Anthropic emphasizes the importance of safety in rolling out this new capability. Claude has been rated at AI Safety Level 2, meaning it doesn’t require heightened security measures for current risks but still raises concerns about potential misuse, like prompt injection attacks. The company has implemented systems to monitor election-related activities and prevent abuses like content generation or social media manipulation.
Anthropic 在推出這項新功能時強調了安全的重要性。 Claude 已被評為 AI 安全等級 2,這意味著它不需要針對當前風險採取強化的安全措施,但仍引起對潛在濫用(例如即時注入攻擊)的擔憂。該公司已實施系統來監控與選舉相關的活動,並防止內容生成或社交媒體操縱等濫用行為。
Although Claude’s computer use is still slow and prone to errors, Anthropic is optimistic about its future. The company plans to refine the model to make it faster, more reliable, and easier to implement. Throughout the beta phase, developers are encouraged to provide feedback to help improve both the model’s effectiveness and its safety protocols.
儘管 Claude 的電腦使用速度仍然很慢且容易出錯,但 Anthropic 對它的未來持樂觀態度。該公司計劃完善該模型,使其更快、更可靠、更容易實施。在整個測試階段,鼓勵開發人員提供回饋,以幫助提高模型的有效性和安全協議。
免責聲明:info@kdj.com
所提供的資訊並非交易建議。 kDJ.com對任何基於本文提供的資訊進行的投資不承擔任何責任。加密貨幣波動性較大,建議您充分研究後謹慎投資!

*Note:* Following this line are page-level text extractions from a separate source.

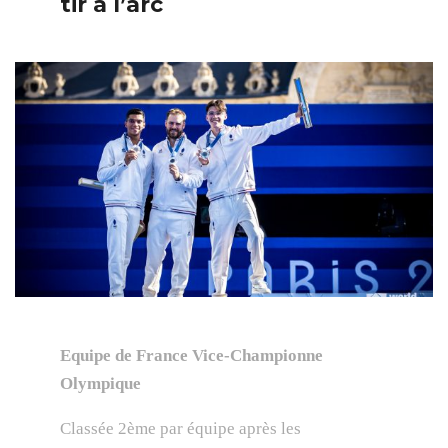
tir à l’arc
Equipe de France Vice-Championne
Olympique
Classée 2ème par équipe après les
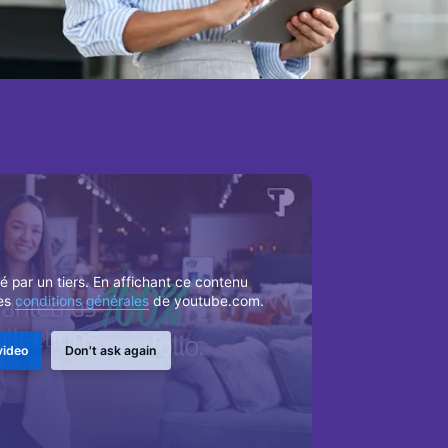
 par un tiers. En affichant ce contenu
les
conditions générales
de youtube.com.
video
Don't ask again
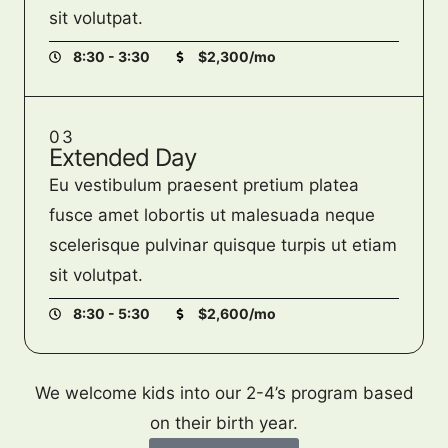
sit volutpat.
8:30 - 3:30
$2,300/mo
03
Extended Day
Eu vestibulum praesent pretium platea
fusce amet lobortis ut malesuada neque
scelerisque pulvinar quisque turpis ut etiam
sit volutpat.
8:30 - 5:30
$2,600/mo
We welcome kids into our 2-4’s program based
on their birth year.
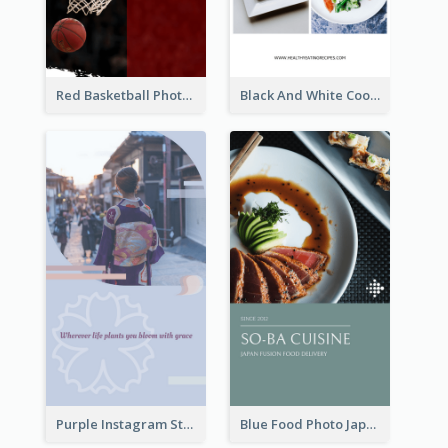
Red Basketball Photo Basketball Playoffs Instagram Story
Black And White Cooking Recipes Instagram Story
Purple Instagram Story
Blue Food Photo Japan Cuisine Instagram Story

如果您認為本網站使用的內容侵犯了您的版權,請立即聯絡我們(info@kdj.com),我們將及時刪除。
-
- Qubetics 錢包:虛擬卡功能可增強安全性和便利性
- 2024-10-24 02:25:02
- 加密領域最大的挑戰之一是與託管錢包相關的安全風險,其中第三方提供者控制用戶的私鑰。
-
- 化名加密貨幣交易員 Hoeem 概述了駕馭波動的 Meme 代幣市場的三波交易策略
- 2024-10-24 02:25:02
- 霍伊姆在推特上概述了他的方法,將交易分為三種不同的浪潮。
-
- Gnosis 宣布 DevConflict 會議定於 11 月 9 日至 10 日在曼谷舉行
- 2024-10-24 02:20:13
- 該活動旨在將預測市場與區塊鏈辯論相結合,重點關注與以太坊相關的討論。